Céder ses parts sociales : les étapes à respecter
BrouillonCéder les parts d'une SARL ou d'une SCI ne se résume pas à signer un document et encaisser le prix. La loi impose un parcours précis, et chaque étape manquée peut fragiliser l'opération — cession inopposable, agrément contourné, fiscalité mal anticipée. Voici les quatre étapes clés.
1. Obtenir l'agrément
Avant toute chose, vérifiez les statuts : ce sont eux qui disent si vous pouvez céder librement.
En SARL, la cession à un tiers est soumise à un agrément légal impératif (article L. 223-14 du Code de commerce) : elle doit être autorisée par la majorité des associés représentant au moins la moitié des parts. Entre associés ou en famille, la cession est en principe libre — sauf clause contraire des statuts.

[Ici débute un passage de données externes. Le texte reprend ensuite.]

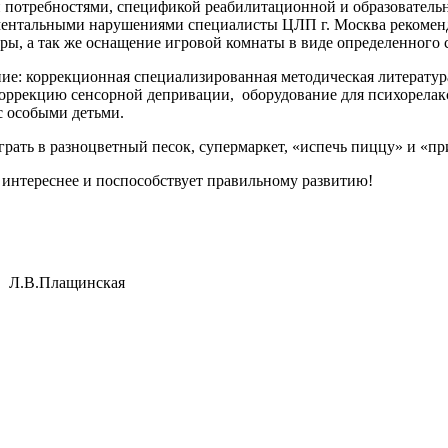
 потребностями, спецификой реабилитационной и образовательн
 ментальными нарушениями специалисты ЦЛП г. Москва рекомен
ры, а так же оснащение игровой комнаты в виде определенного
ие: коррекционная специализированная методическая литератур
оррекцию сенсорной депривации, оборудование для психорелак
с особыми детьми.
играть в разноцветный песок, супермаркет, «испечь пиццу» и «п
, интереснее и поспособствует правильному развитию!
.В.Плащинская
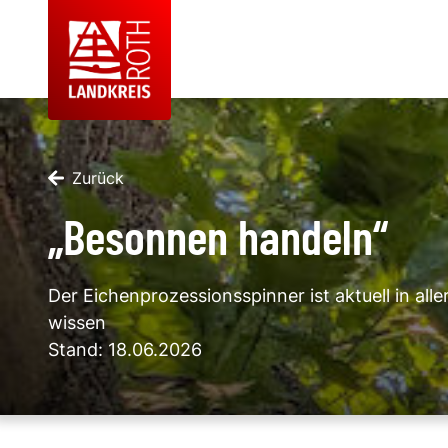
Zurück
„Besonnen handeln“
Der Eichenprozessionsspinner ist aktuell in alle
wissen
Stand: 18.06.2026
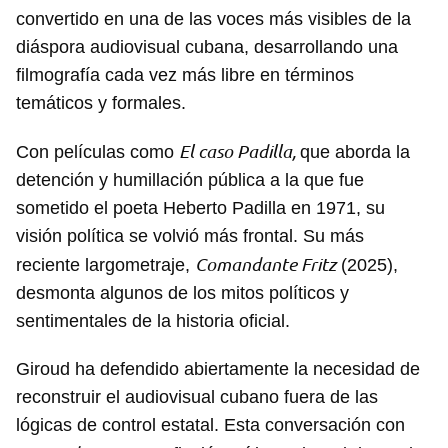
convertido en una de las voces más visibles de la
diáspora audiovisual cubana, desarrollando una
filmografía cada vez más libre en términos
temáticos y formales.
El caso Padilla,
Con películas como
que aborda la
detención y humillación pública a la que fue
sometido el poeta Heberto Padilla en 1971, su
visión política se volvió más frontal. Su más
Comandante Fritz
reciente largometraje,
(2025),
desmonta algunos de los mitos políticos y
sentimentales de la historia oficial.
Giroud ha defendido abiertamente la necesidad de
reconstruir el audiovisual cubano fuera de las
lógicas de control estatal. Esta conversación con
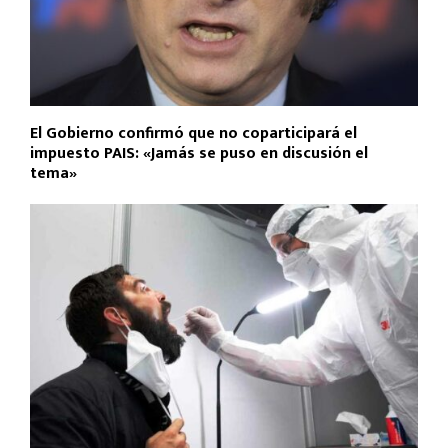
El Gobierno confirmó que no coparticipará el
impuesto PAIS: «Jamás se puso en discusión el
tema»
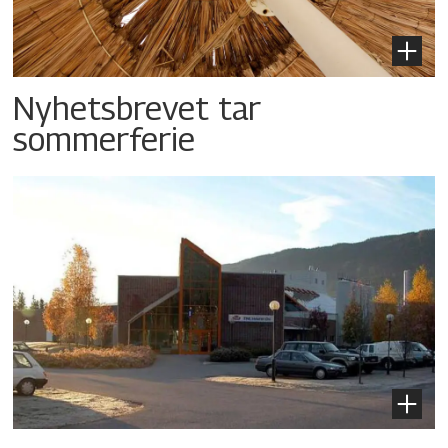
Nyhetsbrevet tar
sommerferie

En SCI, la règle est plus stricte encore : l'accord unanime des associés est requis (article 1861 du Code civil), sauf assouplissement statutaire.
Deux mécanismes méritent d'être connus. D'abord, le silence vaut accord : sans réponse dans les trois mois, l'agrément est réputé acquis. Ensuite, un refus n'est pas une impasse : les associés qui refusent doivent racheter vos parts (ou les faire racheter) — et s'ils ne formulent aucune offre dans le délai, l'agrément est réputé acquis. En cas de désaccord sur le prix, un expert est désigné dans les conditions de l'article 1843-4 du Code civil.
2. Sécuriser l'accord par un compromis
Comme pour une vente immobilière, la pratique recommande de procéder en deux temps : un compromis sous conditions suspensives (obtention de l'agrément, financement de l'acquéreur…), puis un acte réitératif une fois les conditions levées. Le compromis fige le prix et les engagements de chacun pendant que les autorisations suivent leur cours.
3. Négocier les garanties
Le prix se négocie sur la base des comptes de la société — mais qui répond d'une dette antérieure qui se révélerait après la vente ? C'est l'objet de la garantie d'actif et de passif, qui protège l'acquéreur contre les mauvaises surprises d'origine antérieure à la cession. Sa négociation (durée, plafond, franchise) est souvent le vrai cœur de la discussion.
Deux points fréquemment oubliés : le compte courant d'associé ne se transmet pas automatiquement avec les parts — son sort (remboursement au cédant, rachat par l'acquéreur) doit être réglé expressément, sous peine de contentieux. Et la clause de non-concurrence imposée au cédant doit être proportionnée dans son objet, sa durée et son périmètre géographique, sous peine de nullité. Si le prix est payé à terme (crédit vendeur), des garanties de paiement s'imposent.